What's the toughest aspect of observing the eight-day Jewish festival of Passover?
Is it the cleaning of the house in preparation of the holiday? Digesting the inordinate amounts of matzo during the Seder meals? How about the fact that the Pirates' home opener cut into the first day's observance?
No. The most difficult thing for some to grapple with is the lack of kosher-for-Passover beer.
With the entire holiday predicated on the biblical admonition to avoid edible fermented grain products or leavening (Exodus 12:19), that leaves the beer lover with no choice at all.
Until now.
The good folks at Ramapo Valley Brewery in Suffren, N.Y., have developed Gluten-Free Honey Lager beer without the usual main ingredients of wheat or barley.
The 3-year-old brewery claims that the kosher-for-Passover beer is the first such concoction in more than 2,000 years.
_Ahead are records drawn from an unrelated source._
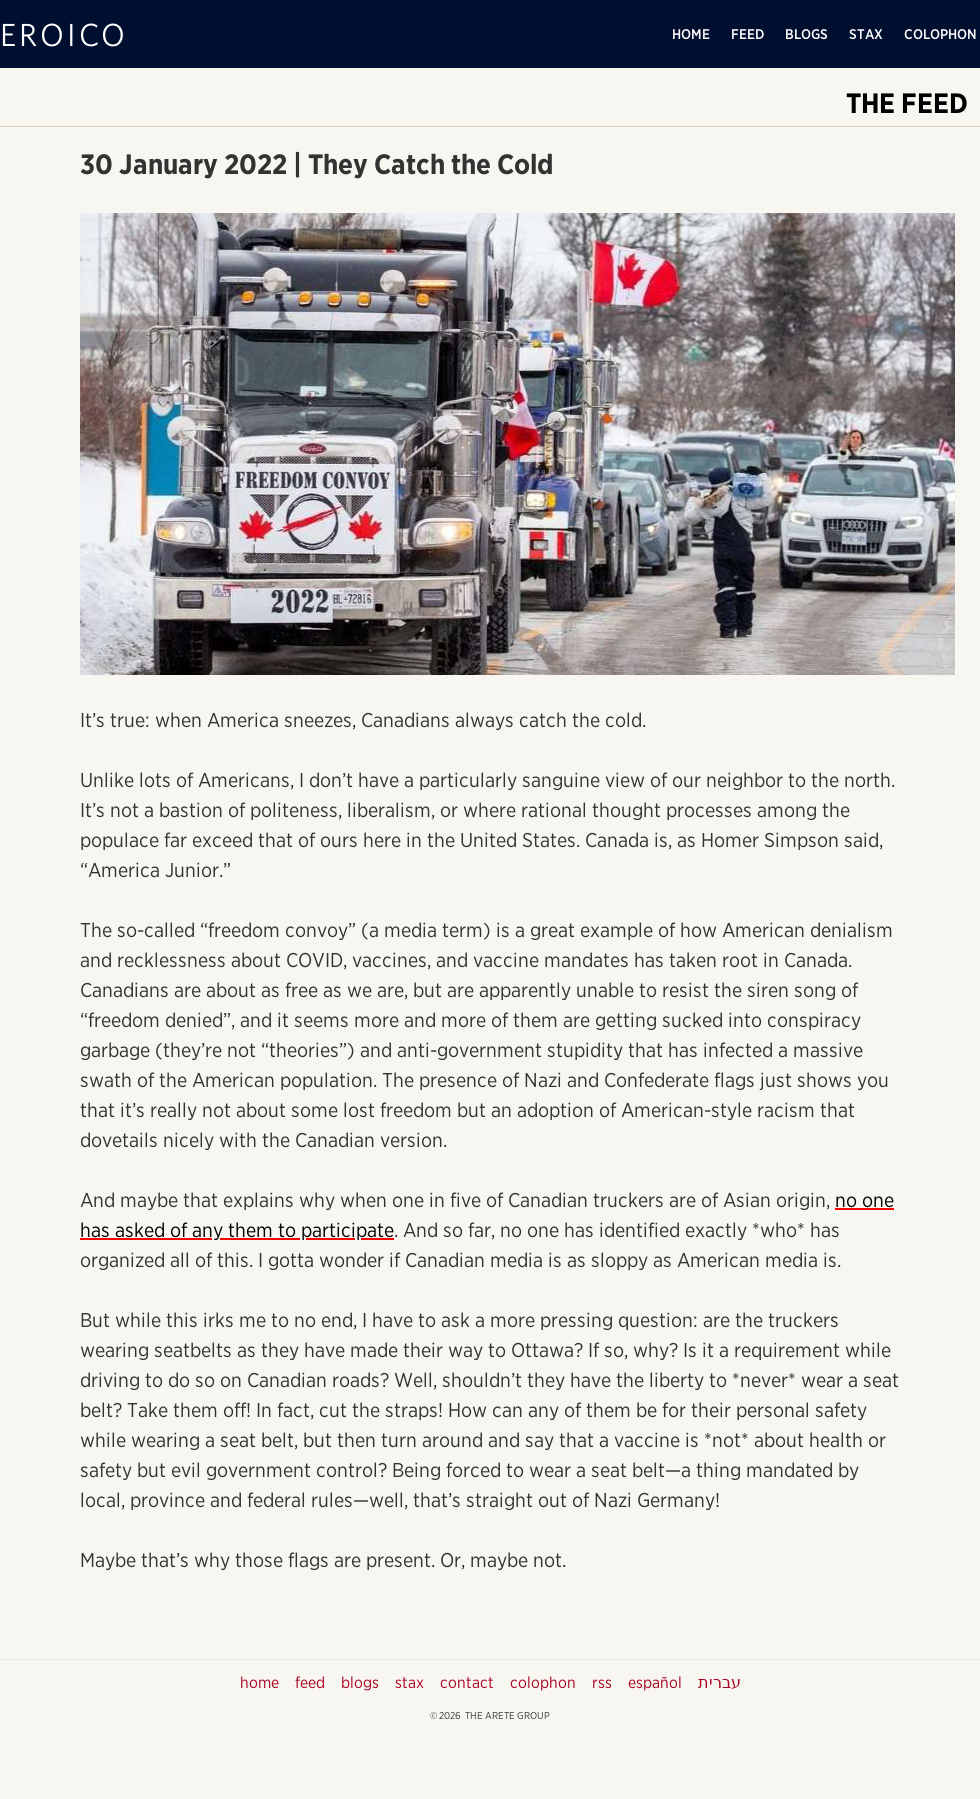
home (259, 1682)
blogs (360, 1682)
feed (310, 1682)
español (655, 1682)
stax (409, 1682)
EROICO (64, 33)
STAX (866, 34)
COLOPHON (940, 34)
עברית (719, 1682)
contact (467, 1682)
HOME (691, 34)
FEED (747, 34)
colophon (543, 1682)
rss (602, 1682)
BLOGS (806, 34)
It does have a bright golden color and an alcoholic content of 5.5 percent. Molasses is used for flavor, along with "noble," or top hops for aroma and additional flavor. It's brewed in dedicated fermenters using kosher yeast under rabbinic supervision.
"You can taste the difference between a regular beer and this," brewery co-owner Egon Linzenberg said candidly. "But it's the only game in town."
As Pirates fans already know, you have to make do with you've got.
Gluten-Free Honey Lager is sold only by the case, and it's not cheap: $50 for kosher-for-Passover beer. Linzenberg said the beer will be sold year round and hopes to make it available in Pittsburgh within the next year.
He said the new beer already is popular with people who are gluten intolerant, a condition known as celiac disease.
Linzenberg understands that Gluten-Free Honey Lager has a long way to go before entering into the pantheon of favorite Passover foods such as matzo, wine and haroset, the combination of apples, nuts, wine and honey that forms a mortar-like paste.
He knows it has time to gain popularity.
"It's a kosher-for-Passover beer," he said. "There's nothing else."
Gluten-Free Beer is made with fermentable amber honey with molasses for flavor, nutrients and color. hops add a touch of bitterness to balance the honey sweetness. It's recommended with all kinds of food.